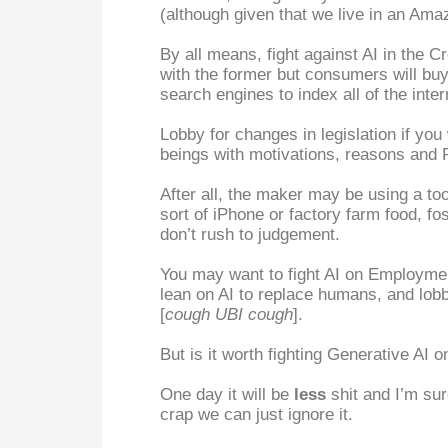
(although given that we live in an Amaz
By all means, fight against AI in the Cr
with the former but consumers will buy
search engines to index all of the int
Lobby for changes in legislation if yo
beings with motivations, reasons and R
After all, the maker may be using a tool
sort of iPhone or factory farm food, f
don’t rush to judgement.
You may want to fight AI on Employmen
lean on AI to replace humans, and lobby
[
cough UBI cough
].
But is it worth fighting Generative AI on
One day it will be
less
shit and I’m sure
crap we can just ignore it.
○ ○ ○ ○
:: What needs to be done ::
Within the data above, find the lines that contain the word "will" and copy each of them.

:: Response below ::
with the former but consumers will buy
One day it will be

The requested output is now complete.